There were three panelists on this ‘Question Time’ like event, Professor Rosemary Hails, Chair of Natural Capital Initiative; Tom Compton from WWF; and Professor Sarah Whatmore, Professor of Environment and Public Policy, University of Oxford. The Chair, Fred Pearce from New Scientist, opened the discussion by asking if we’re getting stuck in a semantic trap by using phrases such as 'habitat banking' and 'biodiversity offsetting'? “Does nature have to have a price tag to have a value?”
Rosemary Hails told us that there were many methods for valuing nature and some were more robust than others. Over the evening it became clear that some natural processes have clear economic value, such as the pollination of crops by bees, and the purification of water for human consumption. These are often called 'ecosystem services', and in a healthy ecosystem, nature provides these beneficial services both efficiently and for free. Other aspects of nature, such as 'biodiversity', are much more difficult to value, since they do not have a direct economic benefit to humans. Rosemary talked about the example of hay meadows, which have an aesthetic value and other values that are difficult to quantify in economic terms. Despite these issues, it seems that speaking the political language (that of economics), gives conservationists a potentially powerful tool for explaining and justifying their stance in an objective, dispassionate way. As Sarah Whatmore stated, it is the "existing calculus", both in business and the political arena.

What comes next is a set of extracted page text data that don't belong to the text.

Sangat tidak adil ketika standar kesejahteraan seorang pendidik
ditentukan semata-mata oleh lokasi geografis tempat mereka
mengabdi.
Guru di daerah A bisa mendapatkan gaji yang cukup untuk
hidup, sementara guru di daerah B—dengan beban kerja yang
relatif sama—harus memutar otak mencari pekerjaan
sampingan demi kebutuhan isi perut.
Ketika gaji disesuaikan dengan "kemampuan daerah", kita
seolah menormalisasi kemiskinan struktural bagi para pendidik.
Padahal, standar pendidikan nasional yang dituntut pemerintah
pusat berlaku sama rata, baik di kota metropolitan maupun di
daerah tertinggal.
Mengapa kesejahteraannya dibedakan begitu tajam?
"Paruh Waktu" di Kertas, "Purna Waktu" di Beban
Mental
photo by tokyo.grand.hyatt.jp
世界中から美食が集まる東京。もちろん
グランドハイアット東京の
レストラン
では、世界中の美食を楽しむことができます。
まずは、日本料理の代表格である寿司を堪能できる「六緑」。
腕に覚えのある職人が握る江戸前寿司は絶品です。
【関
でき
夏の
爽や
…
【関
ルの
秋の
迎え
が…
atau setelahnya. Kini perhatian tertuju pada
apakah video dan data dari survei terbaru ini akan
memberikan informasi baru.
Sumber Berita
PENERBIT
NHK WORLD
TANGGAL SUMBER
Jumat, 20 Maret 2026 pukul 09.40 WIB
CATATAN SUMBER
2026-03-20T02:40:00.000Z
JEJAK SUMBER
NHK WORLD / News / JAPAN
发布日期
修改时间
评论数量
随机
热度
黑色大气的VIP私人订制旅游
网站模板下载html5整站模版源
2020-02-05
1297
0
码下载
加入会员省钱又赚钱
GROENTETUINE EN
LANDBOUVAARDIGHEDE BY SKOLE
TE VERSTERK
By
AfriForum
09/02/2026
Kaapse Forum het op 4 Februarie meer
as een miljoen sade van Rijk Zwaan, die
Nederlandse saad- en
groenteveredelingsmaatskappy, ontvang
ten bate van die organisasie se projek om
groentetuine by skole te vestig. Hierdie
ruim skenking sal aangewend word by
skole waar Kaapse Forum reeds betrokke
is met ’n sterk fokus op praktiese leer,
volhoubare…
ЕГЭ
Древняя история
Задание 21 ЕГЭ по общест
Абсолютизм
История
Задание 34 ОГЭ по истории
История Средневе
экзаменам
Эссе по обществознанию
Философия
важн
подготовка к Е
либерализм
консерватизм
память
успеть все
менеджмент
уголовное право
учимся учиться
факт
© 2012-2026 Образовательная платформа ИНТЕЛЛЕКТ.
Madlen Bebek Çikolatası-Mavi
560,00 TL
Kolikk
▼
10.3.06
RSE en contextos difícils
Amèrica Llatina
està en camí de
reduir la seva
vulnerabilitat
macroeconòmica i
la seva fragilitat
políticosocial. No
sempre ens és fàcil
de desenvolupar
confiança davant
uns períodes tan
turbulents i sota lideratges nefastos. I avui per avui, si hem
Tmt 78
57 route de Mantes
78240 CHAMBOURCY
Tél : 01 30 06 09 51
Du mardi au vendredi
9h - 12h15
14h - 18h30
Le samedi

A criticism of the ecosystem services approach seemed to be the very fact that it is framed in terms of human benefit, particularly economic benefit. In effect, are we ‘ecosystem shopping’? A questioner from the Bat Conservation Trust asked whether some habitats or species may be given an 'anti-value', or in other words, a negative value, because of their net cost to human activity. This question really brought the issues of the debate into sharp focus. It is perhaps unlikely that bats would be given an anti-value, but does it make sense to thrust different values upon the various habitats in the UK? These habitats and in turn their 'services' are intertwined. Their value is dependent upon the health of many interlinked processes, many of which we don’t understand fully.

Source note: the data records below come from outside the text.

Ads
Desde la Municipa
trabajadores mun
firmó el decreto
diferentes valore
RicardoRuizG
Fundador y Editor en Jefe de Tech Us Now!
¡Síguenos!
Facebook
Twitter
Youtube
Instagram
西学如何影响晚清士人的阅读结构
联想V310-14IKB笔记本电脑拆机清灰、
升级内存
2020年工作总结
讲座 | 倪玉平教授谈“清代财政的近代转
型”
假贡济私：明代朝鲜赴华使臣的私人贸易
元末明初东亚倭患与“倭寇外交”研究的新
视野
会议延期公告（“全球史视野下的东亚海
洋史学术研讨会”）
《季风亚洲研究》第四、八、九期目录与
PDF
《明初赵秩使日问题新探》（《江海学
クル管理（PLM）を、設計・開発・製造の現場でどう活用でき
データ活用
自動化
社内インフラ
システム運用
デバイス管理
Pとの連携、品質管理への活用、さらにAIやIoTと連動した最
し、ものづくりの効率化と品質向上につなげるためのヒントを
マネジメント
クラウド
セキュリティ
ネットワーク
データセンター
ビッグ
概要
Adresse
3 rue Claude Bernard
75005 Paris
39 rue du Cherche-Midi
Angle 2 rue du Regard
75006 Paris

The idea that we need to be careful about the value we place on nature was a repeated theme during the evening. My concern about the need for robust biological knowledge to inform valuations was confirmed. Without this knowledge, undervaluation is much more likely than overvaluation. Could an undervalued nature be more dangerous than an unvalued nature? Others in the audience were concerned about the concept of 'substitutability'. It is difficult to compensate for the loss of nature. There is no equivalent substitute, even if a habitat is restored to some extent elsewhere. An ancient woodland can never be replaced immediately with a new tree plantation. Some people may argue that everything has a price, but does this apply when it is nature that is keeping us alive and money is a human construct with which to bargain with products derived from nature's goods and services?
It is at the local government and communities level where much of the decision-making about nature is being made (link for a plain English version of the 2011 Localism Act https://www.gov.uk/government/publications/localism-act-2011-overview ). Therefore, communities matter. How can we put a value on a local green space that is heavily used by the local community? Tom Compton from the WWF pointed out that an economic argument for conservation often undermines, for the public, the environmental argument for environmental protection. So, does putting a monetary value on something so powerful, and pervasive in all aspects of our lives, actually reduce its value in the eyes of the public? When people behave in an environmentally sensitive way, surely they do so because of nature's intrinsic worth, and not because of its economic value. Sarah Whatmore suggested that politicians had much to learn from local initiatives and the public in general. Maybe we just need to listen a bit more, and prescribe a bit less? It was mentioned during the debate that the public argument for valuing nature (in terms of its intrinsic worth) should be separate to the political argument. This seems sensible. The economic language of politics doesn't look set to change any time soon, so an economic valuation of the environment may be important. However, extreme caution is key, so that 1) we don't undervalue nature and 2) we apply nature's value in appropriate contexts.
Overall, I was very struck with the comment from Rosemary Hails that the value of nature is dynamic. I wondered how the potential or future value of an ecosystem could be incorporated into its present value. A degraded habitat may not be worth very much, but its present value plus a little investment in its restoration may add up to a much higher total worth compared to a proposed alternative land use. This is particularly pertinent for UK habitats and ecosystems, which are not pristine, but where some of the traditionally managed habitats are ecologically diverse. It will be interesting to see how the value of nature is used in government policy-making and how these policies are implemented. Even if scientists, ecologists and conservationists do not like the language of environmental economics, it may be useful for them to be able to converse in it.